Giuseppe Penone, Impronte di luce [dettaglio], 2023. Foto © Archivio Penone, by SIAE 2024.jpg

Giuseppe Penone, Impronte di luce [dettaglio], 2023

  • © Archivio Penone, by SIAE 2024

Una passeggiata nel Giardino delle sculture fluide, all’interno del parco della Reggia di Venaria, poco fuori Torino, è un modo eccellente per conoscere da vicino l’arte affascinante di Giuseppe Penone. Ultimato nel 2007, questo percorso sensoriale composto da quattordici opere (tra le quali Idee di pietra, Tra scorza e scorza, Disegno d’acqua, Pelle di marmo, Cervello di pietre, Direzione verso la luce e Direzione verso il centro della terra) è un sorprendente luogo di contemplazione ed esplorazione. Un luogo che accoglie e condensa la poetica di un artista capace di restituire, con un linguaggio essenziale eppure pregnante, arcaico e contemporaneo al tempo stesso, tutta la forza e la bellezza degli elementi e dei processi naturali, mostrandoci il rapporto simbiotico ed empatico che intratteniamo con essi.
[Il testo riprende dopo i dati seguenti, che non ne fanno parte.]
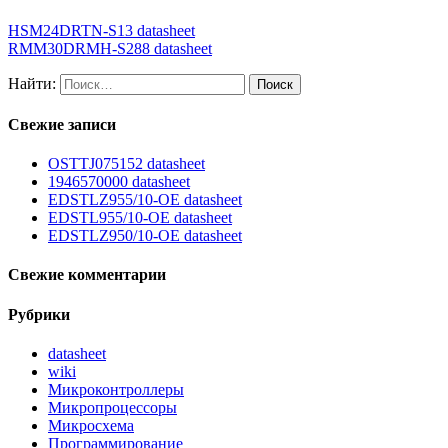
HSM24DRTN-S13 datasheet
RMM30DRMH-S288 datasheet
Найти:
Свежие записи
OSTTJ075152 datasheet
1946570000 datasheet
EDSTLZ955/10-OE datasheet
EDSTL955/10-OE datasheet
EDSTLZ950/10-OE datasheet
Свежие комментарии
Рубрики
datasheet
wiki
Микроконтроллеры
Микропроцессоры
Микросхема
Программирование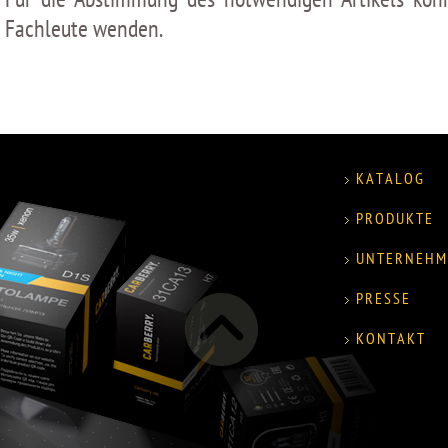
Fachleute wenden.
KATALOG
PRODUKTE
UNTERNEHM
PRESSE
KONTAKT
Fino al 16 febbraio alla Fondazione Ferrero di Alba è allestita l’antologica Giuseppe Penone. Impronte di luce. Attraverso una selezione di opere dagli anni Sessanta a oggi, la mostra offre un percorso ampio e articolato, incentrato in particolar modo sul tema dell’impronta, indagato da Penone fin dai suoi esordi.